[THE DATA Boundary: Start]

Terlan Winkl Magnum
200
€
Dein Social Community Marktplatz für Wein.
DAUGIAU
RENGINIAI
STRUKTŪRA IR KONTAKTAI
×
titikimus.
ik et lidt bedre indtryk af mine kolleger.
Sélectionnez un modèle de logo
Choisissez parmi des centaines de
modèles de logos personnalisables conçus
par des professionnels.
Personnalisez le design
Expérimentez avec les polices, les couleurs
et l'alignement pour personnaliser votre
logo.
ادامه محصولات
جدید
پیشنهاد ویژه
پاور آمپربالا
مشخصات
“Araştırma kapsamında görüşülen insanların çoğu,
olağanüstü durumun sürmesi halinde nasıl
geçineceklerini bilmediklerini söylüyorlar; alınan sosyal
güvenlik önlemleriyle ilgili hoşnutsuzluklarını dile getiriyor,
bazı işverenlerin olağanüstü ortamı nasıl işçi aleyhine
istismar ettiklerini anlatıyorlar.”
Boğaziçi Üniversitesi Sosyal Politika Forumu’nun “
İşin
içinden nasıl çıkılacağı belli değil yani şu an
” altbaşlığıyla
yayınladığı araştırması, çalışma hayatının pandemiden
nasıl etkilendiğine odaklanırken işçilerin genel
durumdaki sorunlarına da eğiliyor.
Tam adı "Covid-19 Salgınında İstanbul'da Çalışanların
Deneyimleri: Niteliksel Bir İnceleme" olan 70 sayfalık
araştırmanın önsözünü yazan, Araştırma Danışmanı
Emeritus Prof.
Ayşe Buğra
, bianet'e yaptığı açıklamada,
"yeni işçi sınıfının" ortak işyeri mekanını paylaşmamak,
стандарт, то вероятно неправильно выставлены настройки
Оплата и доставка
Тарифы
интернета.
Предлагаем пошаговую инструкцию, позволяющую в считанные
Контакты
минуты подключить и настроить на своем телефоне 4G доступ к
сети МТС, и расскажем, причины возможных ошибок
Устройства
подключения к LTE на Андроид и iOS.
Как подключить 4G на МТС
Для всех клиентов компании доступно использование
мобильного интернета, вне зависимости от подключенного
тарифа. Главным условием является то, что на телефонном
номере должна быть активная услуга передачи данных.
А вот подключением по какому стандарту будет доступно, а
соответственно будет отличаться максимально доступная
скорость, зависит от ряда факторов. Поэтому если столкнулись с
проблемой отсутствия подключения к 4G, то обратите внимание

[THE DATA Boundary: End]
[THE DATA Boundary: Start]

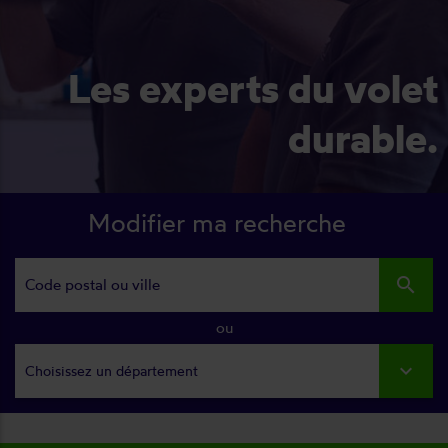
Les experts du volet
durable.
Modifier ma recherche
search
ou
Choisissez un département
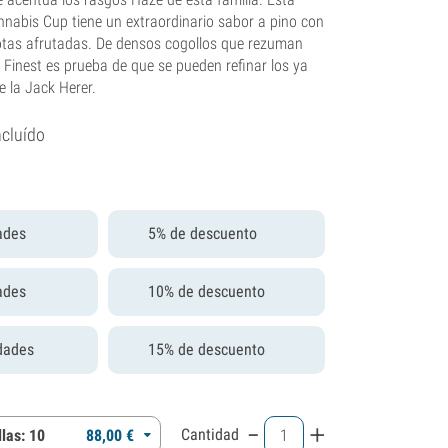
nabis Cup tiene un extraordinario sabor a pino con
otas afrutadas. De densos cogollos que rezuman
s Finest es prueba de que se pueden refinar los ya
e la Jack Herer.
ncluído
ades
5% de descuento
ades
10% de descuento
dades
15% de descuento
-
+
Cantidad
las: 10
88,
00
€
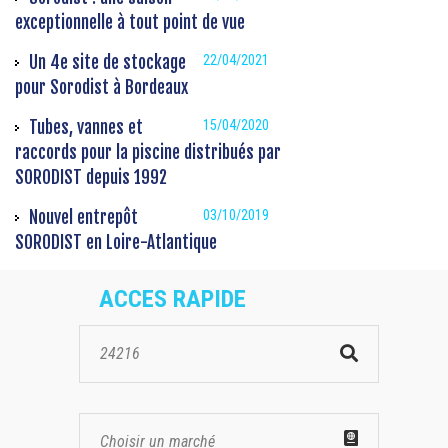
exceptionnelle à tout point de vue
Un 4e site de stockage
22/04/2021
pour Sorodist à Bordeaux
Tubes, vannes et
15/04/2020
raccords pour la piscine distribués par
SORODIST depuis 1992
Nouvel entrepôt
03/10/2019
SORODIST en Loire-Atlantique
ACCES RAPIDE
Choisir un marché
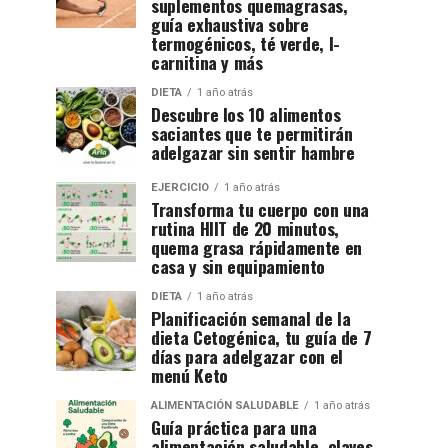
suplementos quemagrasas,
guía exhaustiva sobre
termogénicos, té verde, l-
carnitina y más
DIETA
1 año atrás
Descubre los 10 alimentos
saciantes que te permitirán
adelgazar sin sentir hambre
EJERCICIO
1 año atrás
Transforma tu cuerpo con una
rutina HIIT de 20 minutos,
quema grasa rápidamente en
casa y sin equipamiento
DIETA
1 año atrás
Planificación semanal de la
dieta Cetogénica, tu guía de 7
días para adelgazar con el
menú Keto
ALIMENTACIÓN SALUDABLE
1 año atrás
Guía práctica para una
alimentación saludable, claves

[THE DATA Boundary: End]

# WHAT IS REQUIRED:
For this exercise, output exactly the lines above from the line with "стандарт, то вероятно" to the line with "проблемой отсутствия подключения", counting both, and leave out the rest.

# EXERCISE RESULT:
стандарт, то вероятно неправильно выставлены настройки
Оплата и доставка
Тарифы
интернета.
Предлагаем пошаговую инструкцию, позволяющую в считанные
Контакты
минуты подключить и настроить на своем телефоне 4G доступ к
сети МТС, и расскажем, причины возможных ошибок
Устройства
подключения к LTE на Андроид и iOS.
Как подключить 4G на МТС
Для всех клиентов компании доступно использование
мобильного интернета, вне зависимости от подключенного
тарифа. Главным условием является то, что на телефонном
номере должна быть активная услуга передачи данных.
А вот подключением по какому стандарту будет доступно, а
соответственно будет отличаться максимально доступная
скорость, зависит от ряда факторов. Поэтому если столкнулись с
проблемой отсутствия подключения к 4G, то обратите внимание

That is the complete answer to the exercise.